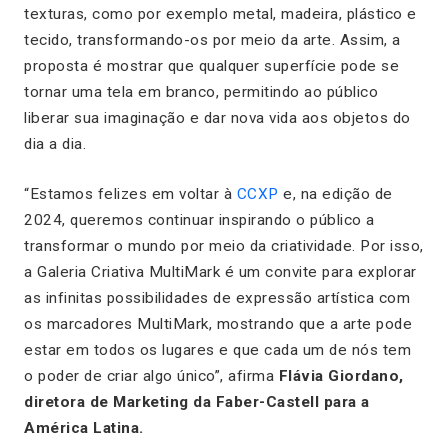
texturas, como por exemplo metal, madeira, plástico e
tecido, transformando-os por meio da arte. Assim, a
proposta é mostrar que qualquer superfície pode se
tornar uma tela em branco, permitindo ao público
liberar sua imaginação e dar nova vida aos objetos do
dia a dia.
“Estamos felizes em voltar à
CCXP
e, na edição de
2024, queremos continuar inspirando o público a
transformar o mundo por meio da criatividade. Por isso,
a Galeria Criativa MultiMark é um convite para explorar
as infinitas possibilidades de expressão artística com
os marcadores MultiMark, mostrando que a arte pode
estar em todos os lugares e que cada um de nós tem
o poder de criar algo único”
, afirma
Flávia Giordano,
diretora de Marketing da Faber-Castell para a
América Latina.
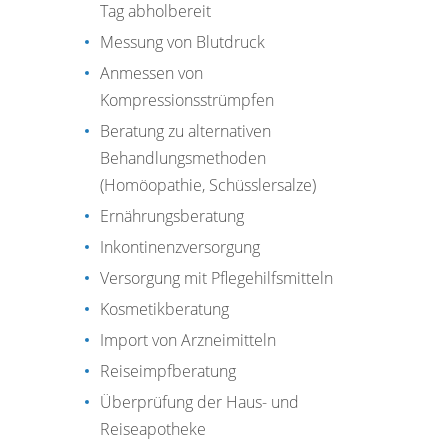
Tag abholbereit
Messung von Blutdruck
Anmessen von
Kompressionsstrümpfen
Beratung zu alternativen
Behandlungsmethoden
(Homöopathie, Schüsslersalze)
Ernährungsberatung
Inkontinenzversorgung
Versorgung mit Pflegehilfsmitteln
Kosmetikberatung
Import von Arzneimitteln
Reiseimpfberatung
Überprüfung der Haus- und
Reiseapotheke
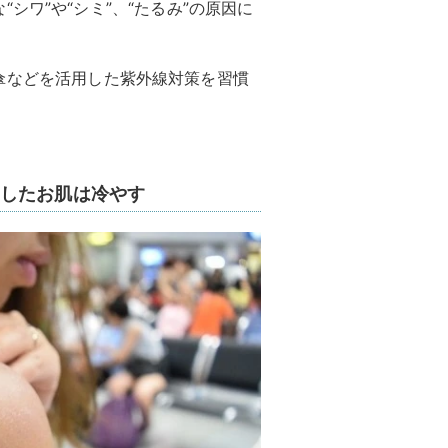
シワ”や“シミ”、“たるみ”の原因に
傘などを活用した紫外線対策を習慣
したお肌は冷やす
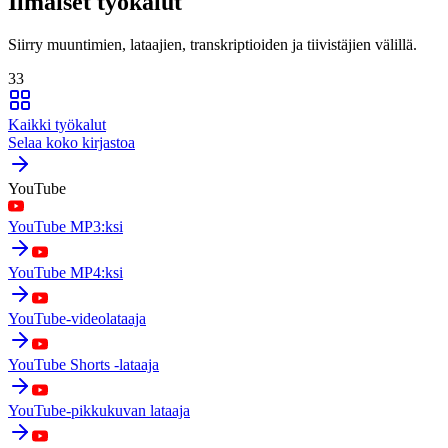
Ilmaiset työkalut
Siirry muuntimien, lataajien, transkriptioiden ja tiivistäjien välillä.
33
Kaikki työkalut
Selaa koko kirjastoa
YouTube
YouTube MP3:ksi
YouTube MP4:ksi
YouTube-videolataaja
YouTube Shorts -lataaja
YouTube-pikkukuvan lataaja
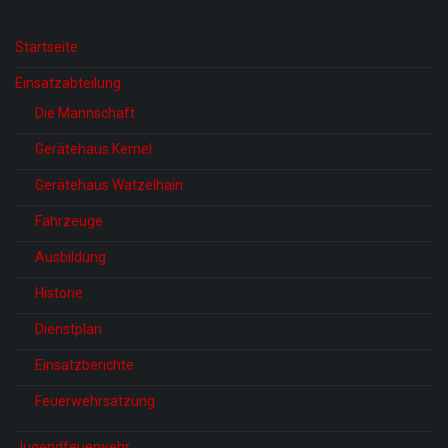
Startseite
Einsatzabteilung
Die Mannschaft
Gerätehaus Kemel
Gerätehaus Watzelhain
Fahrzeuge
Ausbildung
Historie
Dienstplan
Einsatzberichte
Feuerwehrsatzung
Jugendfeuerwehr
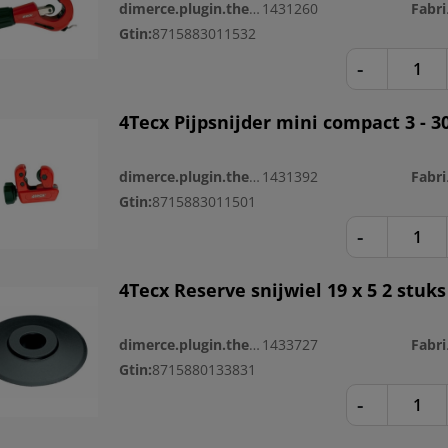
dimerce.plugin.theme.productnr:
1431260
Fa
Gtin:
8715883011532
-
4Tecx Pijpsnijder mini compact 3 -
dimerce.plugin.theme.productnr:
1431392
Fa
Gtin:
8715883011501
-
4Tecx Reserve snijwiel 19 x 5 2 stuks
dimerce.plugin.theme.productnr:
1433727
Fa
Gtin:
8715880133831
-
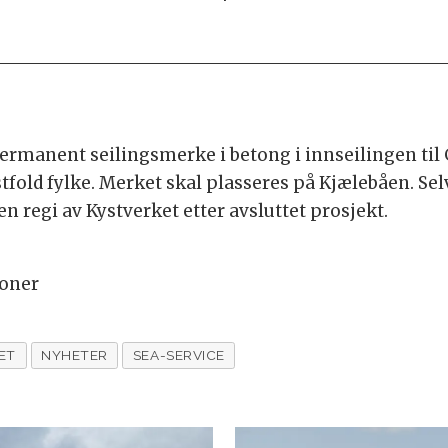
permanent seilingsmerke i betong i innseilingen til
ld fylke. Merket skal plasseres på Kjælebåen. Sel
 regi av Kystverket etter avsluttet prosjekt.
roner
ET
NYHETER
SEA-SERVICE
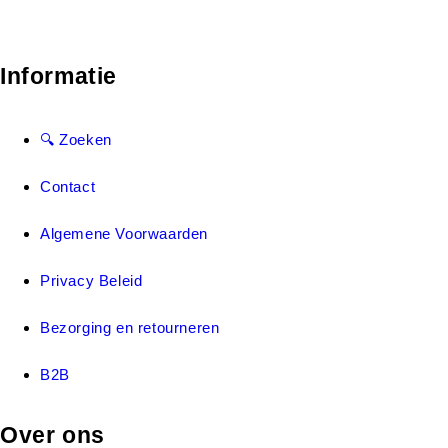
Informatie
🔍 Zoeken
Contact
Algemene Voorwaarden
Privacy Beleid
Bezorging en retourneren
B2B
Over ons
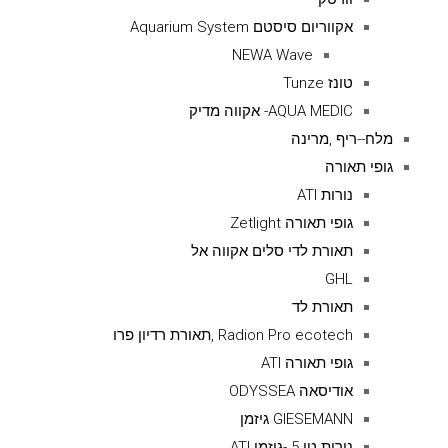
אקווריום סיסטם Aquarium System
NEWA Wave
טונז Tunze
AQUA MEDIC- אקווה מדיק
מלח--ריף ,מרינה
גופי תאורה
נורות ATI
גופי תאורה Zetlight
תאורת לדי סלים אקווה אל
GHL
תאורת לד
Radion Pro ecotech ,תאורת רדיון פרו
גופי תאורה ATI
אודיסאה ODYSSEA
GIESEMANN גיזמן
נורות טי 5 -גיזמן ATI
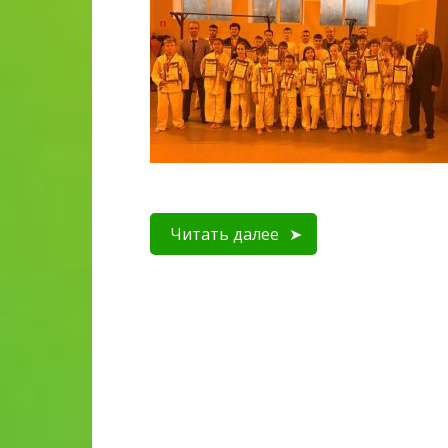
Читать далее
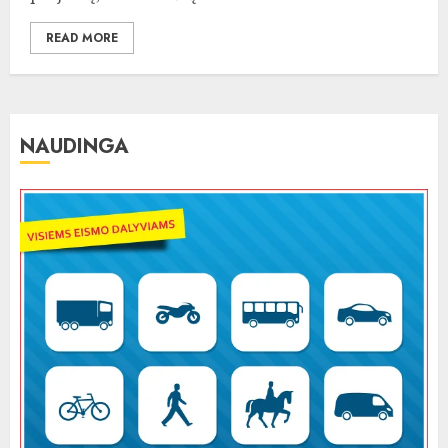
READ MORE
NAUDINGA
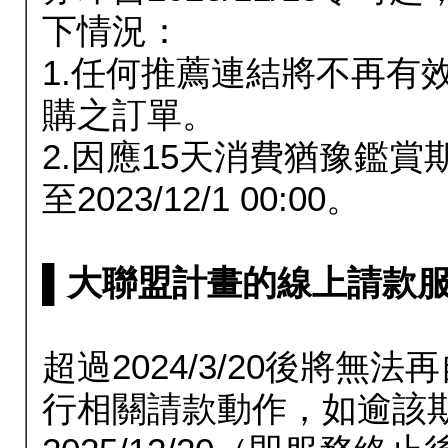
下情況：
1.任何推薦連結將不再有
購之訂單。
2.因應15天消費猶豫鑑
至2023/12/1 00:00。
▌大聯盟計畫的線上請款服務延長
超過2024/3/20後將
行相關請款動作，如逾該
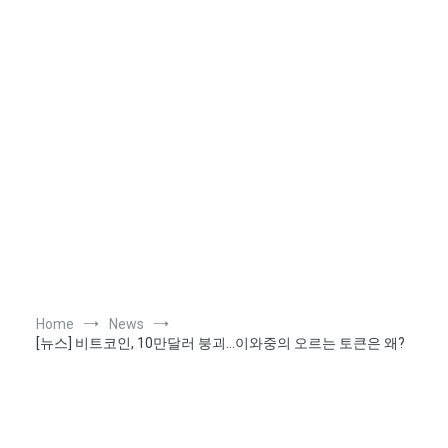
Home
News
[뉴스] 비트코인, 10만달러 붕괴…이와중의 오르는 토큰은 왜?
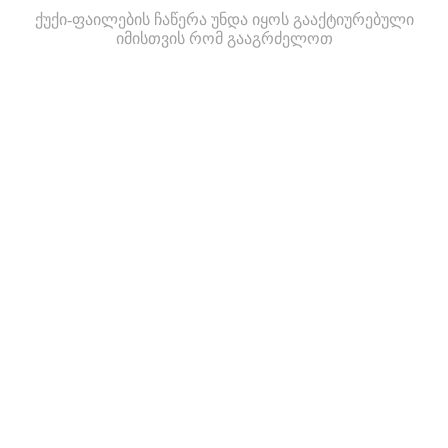
ქუქი-ფაილების ჩაწერა უნდა იყოს გააქტიურებული
იმისთვის რომ გააგრძელოთ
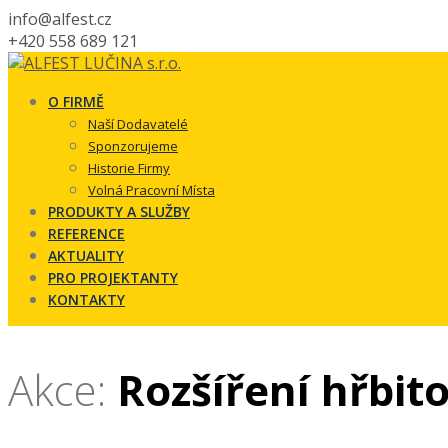
info@alfest.cz
+420 558 689 121
O FIRMĚ
Naší Dodavatelé
Sponzorujeme
Historie Firmy
Volná Pracovní Místa
PRODUKTY A SLUŽBY
REFERENCE
AKTUALITY
PRO PROJEKTANTY
KONTAKTY
Akce:
Rozšíření hřbit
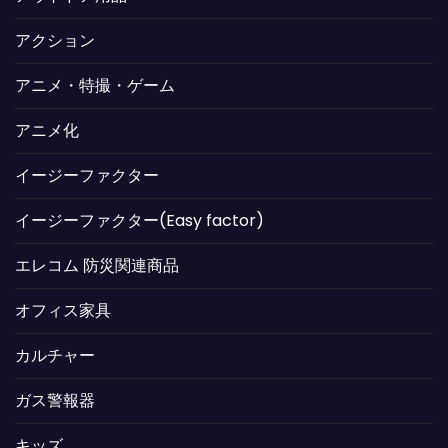
アクション
アニメ・特撮・ゲーム
アニメ化
イージーファクター
イージーファクター(Easy factor)
エレコム 防災関連商品
オフィス家具
カルチャー
ガス警報器
キッズ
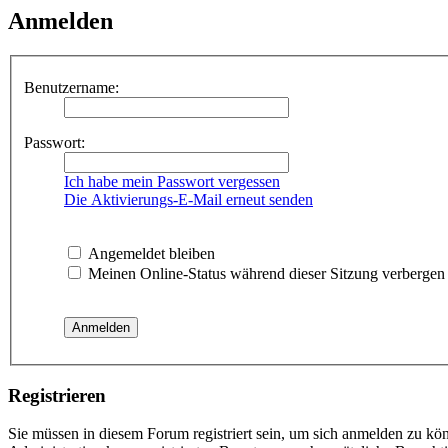
Anmelden
Benutzername:
Passwort:
Ich habe mein Passwort vergessen
Die Aktivierungs-E-Mail erneut senden
Angemeldet bleiben
Meinen Online-Status während dieser Sitzung verbergen
Registrieren
Sie müssen in diesem Forum registriert sein, um sich anmelden zu kön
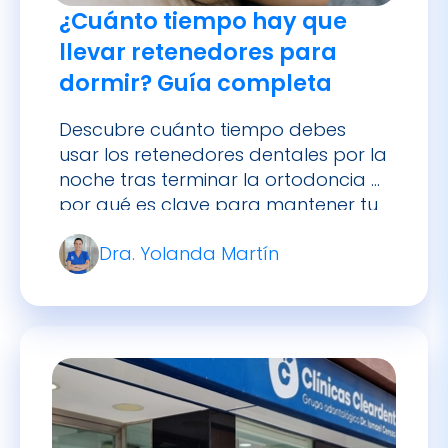
¿Cuánto tiempo hay que
llevar retenedores para
dormir? Guía completa
Descubre cuánto tiempo debes
usar los retenedores dentales por la
noche tras terminar la ortodoncia y
por qué es clave para mantener tu
sonrisa alineada.
Dra. Yolanda Martín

------------------------------------------------------------------------

Problem details: Give back exactly the lines above that run from the one with "超過2024/3/20後將" to the one with "PRODUKTY A SLUŽBY", including both, with the pictures left out.

Response to the task:
超過2024/3/20後將
行相關請款動作，如逾該
Home
News
[뉴스] 비트코인, 10만달러 붕괴…이와중의 오르는 토큰은 왜?
ქუქი-ფაილების ჩაწერა უნდა იყოს გააქტიურებული
იმისთვის რომ გააგრძელოთ
info@alfest.cz
+420 558 689 121
O FIRMĚ
Naší Dodavatelé
Sponzorujeme
Historie Firmy
Volná Pracovní Místa
PRODUKTY A SLUŽBY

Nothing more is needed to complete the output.